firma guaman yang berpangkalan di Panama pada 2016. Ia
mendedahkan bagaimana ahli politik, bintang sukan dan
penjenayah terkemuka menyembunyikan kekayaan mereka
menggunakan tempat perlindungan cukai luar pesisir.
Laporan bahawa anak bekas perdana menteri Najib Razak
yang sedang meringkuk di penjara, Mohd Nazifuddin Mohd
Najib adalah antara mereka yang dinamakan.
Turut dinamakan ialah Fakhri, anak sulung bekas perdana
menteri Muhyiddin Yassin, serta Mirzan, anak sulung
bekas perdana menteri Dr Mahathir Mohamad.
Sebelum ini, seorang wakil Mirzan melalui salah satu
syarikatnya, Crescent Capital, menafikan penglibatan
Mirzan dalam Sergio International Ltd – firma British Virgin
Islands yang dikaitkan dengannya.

------

WHAT THE TASK ASKS: Reproduce the whole listing above exactly.

TASK RESULT:
firma guaman yang berpangkalan di Panama pada 2016. Ia
mendedahkan bagaimana ahli politik, bintang sukan dan
penjenayah terkemuka menyembunyikan kekayaan mereka
menggunakan tempat perlindungan cukai luar pesisir.
Laporan bahawa anak bekas perdana menteri Najib Razak
yang sedang meringkuk di penjara, Mohd Nazifuddin Mohd
Najib adalah antara mereka yang dinamakan.
Turut dinamakan ialah Fakhri, anak sulung bekas perdana
menteri Muhyiddin Yassin, serta Mirzan, anak sulung
bekas perdana menteri Dr Mahathir Mohamad.
Sebelum ini, seorang wakil Mirzan melalui salah satu
syarikatnya, Crescent Capital, menafikan penglibatan
Mirzan dalam Sergio International Ltd – firma British Virgin
Islands yang dikaitkan dengannya.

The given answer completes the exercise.